Donald loves to sit on this lamp, he likes the warmth and the light. He's about to indulge in a good ol' wing stretch in the pic.

It looks as if Donald is bathed in sunshine, doesn't it?


----------



## eduardo (Jan 27, 2012)

Haha, he looks like a person in front of a fireplace.


----------



## SoCalTiels (Oct 8, 2013)

*cough* Looks like a cross between Dumbledore's Pensieve and the Pulp Fiction briefcase. Soo either your bird is the greatest wizard to have ever lived or he's a straight up hit man. loll, sorry had to say it. Love the photo


----------



## Squawkz (Oct 7, 2012)

SoCalTiels said:


> *cough* Looks like a cross between Dumbledore's Pensieve and the Pulp Fiction briefcase. Soo either your bird is the greatest wizard to have ever lived or he's a straight up hit man. loll, sorry had to say it. Love the photo


You must be psychic! Not an hour ago, Mr. Squawkz and I were joking about what Donald's mobster name might be. Donald is very sneaky and would probably make an excellent hitman, if he was more violent, that is!


----------



## SoCalTiels (Oct 8, 2013)

Got curious, looked up names. Straight up just found an mobster named Donald Angelini, "The Wizard of Odds". Fits both possibilities, lol.


----------



## Mezza (Feb 19, 2013)

Oh that is so cute!

Looking into Pandoras Box???


----------



## bobobubu (Dec 12, 2011)

eduardo said:


> Haha, he looks like a person in front of a fireplace.
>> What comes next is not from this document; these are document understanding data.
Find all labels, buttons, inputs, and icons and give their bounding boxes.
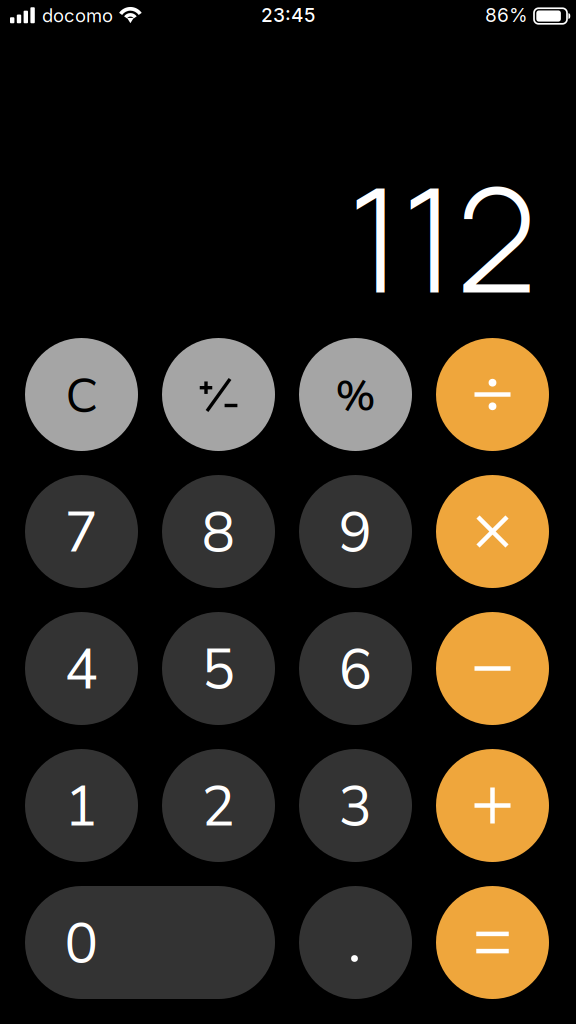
staticText: 4 xyxy=(64,632,98,708)
button[interactable]: Plus xyxy=(436,749,549,862)
button[interactable]: Decimal Point xyxy=(299,886,412,999)
button[interactable]: 7 xyxy=(25,475,138,588)
staticText: 23:45 xyxy=(261,4,315,27)
button[interactable]: Divide xyxy=(436,338,549,451)
button[interactable]: Multiply xyxy=(436,475,549,588)
button[interactable]: 9 xyxy=(299,475,412,588)
staticText: 1 xyxy=(64,769,98,845)
button[interactable]: 4 xyxy=(25,612,138,725)
button[interactable]: 1 xyxy=(25,749,138,862)
button[interactable]: 8 xyxy=(162,475,275,588)
button[interactable]: Clear xyxy=(25,338,138,451)
staticText: 0 xyxy=(64,906,98,982)
staticText: 8 xyxy=(202,495,236,571)
staticText: 7 xyxy=(64,495,98,571)
staticText: 6 xyxy=(338,632,372,708)
button[interactable]: Zero xyxy=(25,886,275,999)
button[interactable]: 6 xyxy=(299,612,412,725)
staticText: 5 xyxy=(202,632,236,708)
staticText: 86% xyxy=(485,4,528,27)
button[interactable]: Equals xyxy=(436,886,549,999)
staticText: 9 xyxy=(338,495,372,571)
staticText: 112 xyxy=(348,139,537,336)
button[interactable]: Plus Minus xyxy=(162,338,275,451)
button[interactable]: 5 xyxy=(162,612,275,725)
staticText: % xyxy=(336,367,376,426)
staticText: 3 xyxy=(338,769,372,845)
staticText: 2 xyxy=(202,769,236,845)
button[interactable]: 3 xyxy=(299,749,412,862)
staticText: docomo xyxy=(42,4,113,27)
button[interactable]: Minus xyxy=(436,612,549,725)
button[interactable]: 2 xyxy=(162,749,275,862)
button[interactable]: Percent xyxy=(299,338,412,451)
staticText: C xyxy=(66,364,98,429)
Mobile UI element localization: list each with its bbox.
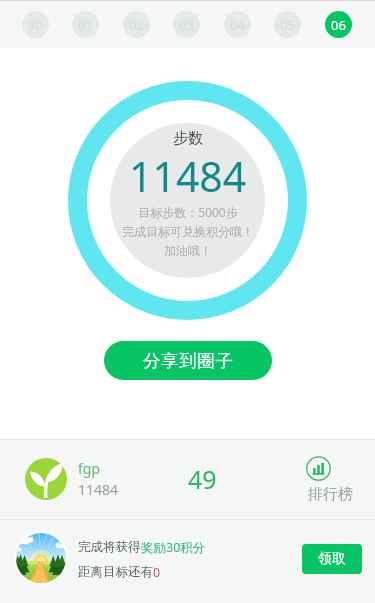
button[interactable]: 领取 bbox=[302, 544, 362, 574]
button[interactable]: 05 bbox=[274, 11, 301, 38]
staticText: 30 bbox=[28, 16, 43, 34]
button[interactable]: 03 bbox=[173, 11, 200, 38]
button[interactable]: 01 bbox=[72, 11, 99, 38]
staticText: 领取 bbox=[318, 550, 346, 568]
staticText: 02 bbox=[129, 16, 144, 34]
staticText: 分享到圈子 bbox=[143, 350, 234, 372]
staticText: 05 bbox=[280, 16, 295, 34]
staticText: 04 bbox=[230, 16, 245, 34]
staticText: 奖励30积分 bbox=[141, 539, 206, 556]
staticText: 0 bbox=[153, 564, 161, 581]
staticText: fgp bbox=[78, 459, 101, 478]
button[interactable]: 04 bbox=[224, 11, 251, 38]
staticText: 49 bbox=[188, 462, 217, 496]
staticText: 01 bbox=[78, 16, 93, 34]
staticText: 距离目标还有 bbox=[78, 564, 153, 580]
button[interactable]: 02 bbox=[123, 11, 150, 38]
button[interactable]: 06 bbox=[325, 11, 352, 38]
button[interactable]: 30 bbox=[22, 11, 49, 38]
staticText: 11484 bbox=[129, 148, 247, 204]
button[interactable]: 分享到圈子 bbox=[104, 341, 272, 380]
staticText: 排行榜 bbox=[308, 485, 353, 504]
staticText: 目标步数：5000步 完成目标可兑换积分哦！ 加油哦！ bbox=[122, 204, 254, 259]
staticText: 11484 bbox=[78, 480, 119, 499]
staticText: 步数 bbox=[173, 129, 203, 148]
button[interactable]: 排行榜 bbox=[300, 450, 362, 503]
staticText: 完成将获得 bbox=[78, 539, 141, 555]
staticText: 03 bbox=[179, 16, 194, 34]
staticText: 06 bbox=[331, 16, 346, 34]
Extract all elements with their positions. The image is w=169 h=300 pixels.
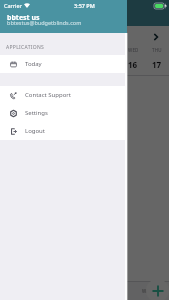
- staticText: There are no appointments today: [14, 89, 117, 98]
- button[interactable]: Contact Support: [0, 86, 127, 104]
- staticText: Carrier: [4, 2, 22, 9]
- staticText: 17: [152, 59, 162, 70]
- button[interactable]: Next week: [143, 26, 169, 47]
- button[interactable]: Logout: [0, 122, 127, 140]
- staticText: 16: [128, 59, 138, 70]
- staticText: 3:57 PM: [74, 2, 95, 9]
- button[interactable]: WED: [121, 47, 145, 70]
- staticText: bbtest us: [7, 13, 40, 23]
- staticText: 12: [32, 59, 42, 70]
- staticText: bbtestus@budgetblinds.com: [7, 19, 82, 26]
- staticText: THU: [152, 47, 162, 53]
- staticText: 11: [8, 59, 18, 70]
- staticText: Settings: [25, 109, 48, 117]
- button[interactable]: Today: [0, 55, 127, 73]
- staticText: December 2020: [26, 32, 143, 42]
- button[interactable]: SAT: [25, 47, 49, 70]
- staticText: WED: [128, 47, 139, 53]
- button[interactable]: FRI: [0, 47, 25, 70]
- button[interactable]: MON: [73, 47, 97, 70]
- staticText: SAT: [33, 47, 42, 53]
- button[interactable]: TUE: [97, 47, 121, 70]
- staticText: Week: [142, 288, 154, 294]
- button[interactable]: Month: [85, 282, 127, 300]
- button[interactable]: Add appointment: [146, 279, 169, 300]
- button[interactable]: Settings: [0, 104, 127, 122]
- staticText: Contact Support: [25, 91, 71, 99]
- button[interactable]: THU: [145, 47, 169, 70]
- staticText: FRI: [9, 47, 17, 53]
- button[interactable]: Previous week: [0, 26, 26, 47]
- staticText: Logout: [25, 127, 45, 135]
- button[interactable]: SUN: [49, 47, 73, 70]
- staticText: Today: [25, 60, 42, 68]
- staticText: APPLICATIONS: [6, 44, 45, 51]
- button[interactable]: Week: [127, 282, 169, 300]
lol so true! stretching and relaxing in front of a nice fire


----------



## Vickitiel (Oct 10, 2012)

Cute birdie!


----------



## CaliTiels (Oct 18, 2012)

Stretching by the bonfire? I'm waiting for him to throw some millet in


----------



## chasy (Nov 4, 2013)

That's adorable!!


----------



## Squawkz (Oct 7, 2012)

SoCalTiels said:


> Got curious, looked up names. Straight up just found an mobster named Donald Angelini, "The Wizard of Odds". Fits both possibilities, lol.


Oh, I love it! Wait till Mr. Squawkz comes back from making his football bets at a local store -- we have a winning nickname! Thanks so much! :yes:


----------



## Squawkz (Oct 7, 2012)

Thanks, all. 

I love the bonfire/toasted millet reference. All Donald needs is a Bud to go with it! He's been known to drink a wee bit of beer with his dad, but not to worry, he knows his limits!


----------



## Sunshine2009 (Dec 29, 2011)

Aww so sweet! What a nice, warm place to be, stretching and relaxing haha! Cute!!


----------